In deze zaak heeft de Hoge Raad op 29 maart 2019 uitspraak gedaan in het beroep in cassatie van een belanghebbende uit Marokko. Het beroep was gericht tegen een uitspraak van de Centrale Raad van Beroep van 25 november 2015, waarin het verzoek tot herziening van een eerdere uitspraak van 15 februari 2012 werd afgewezen. De Hoge Raad heeft de ontvankelijkheid van het beroep in cassatie beoordeeld en vastgesteld dat de belanghebbende geen domicilieadres in Nederland had gekozen.
De griffier van de Hoge Raad heeft de belanghebbende op 19 december 2018 gewezen op de verschuldigdheid van griffierecht en een termijn van vier weken gesteld voor de betaling. Aangezien het griffierecht niet is voldaan, heeft de griffier op 18 januari 2019 de belanghebbende in de gelegenheid gesteld om te reageren op het niet tijdig betalen van het griffierecht. De belanghebbende heeft echter niet gereageerd.
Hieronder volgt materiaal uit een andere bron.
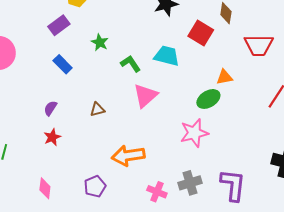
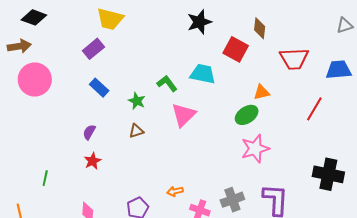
green star: (100, 42) -> (137, 101), moved
pink star: (194, 133) -> (255, 149), moved
orange arrow: (128, 156) -> (175, 191), moved, size x0.5

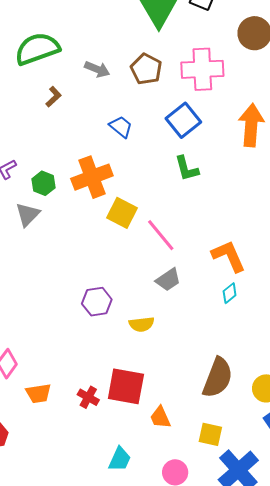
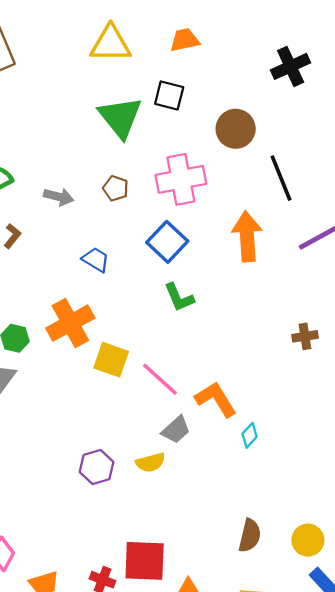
brown pentagon: (146, 69) -> (116, 188), size x0.7
orange L-shape: (229, 256) -> (216, 399), moved
yellow semicircle: (142, 324) -> (150, 463), moved
brown semicircle: (218, 378) -> (250, 536), size x0.7

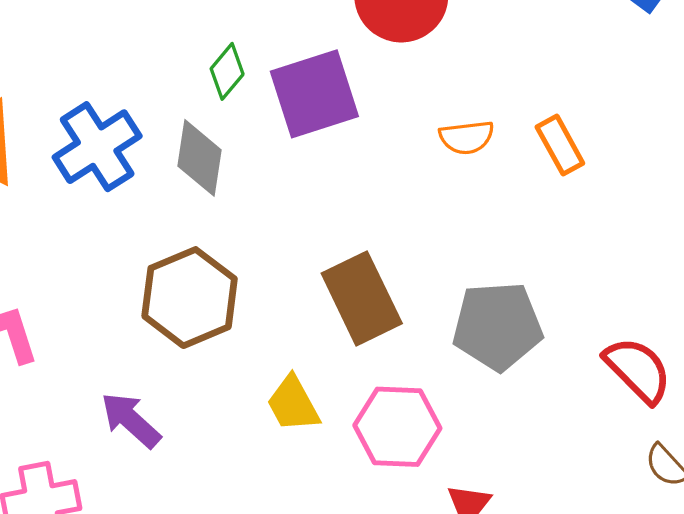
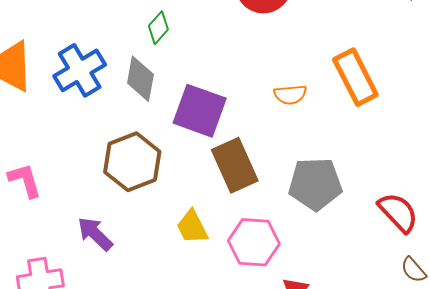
purple square: (314, 94) -> (200, 111), moved, turned 36
orange semicircle: (467, 137) -> (290, 95), moved
orange rectangle: (560, 145) -> (355, 77), size x1.6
Op basis van artikel 8:41, lid 6, van de Algemene wet bestuursrecht (Awb) heeft de Hoge Raad geoordeeld dat het beroep in cassatie niet-ontvankelijk moet worden verklaard. De Hoge Raad heeft geen termen aanwezig geacht voor een veroordeling in de proceskosten. De uitspraak is gedaan door de raadsheer J. Wortel als voorzitter, samen met de raadsheren A.F.M.Q. Beukers-van Dooren en P.A.G.M. Cools, en is openbaar uitgesproken op 29 maart 2019.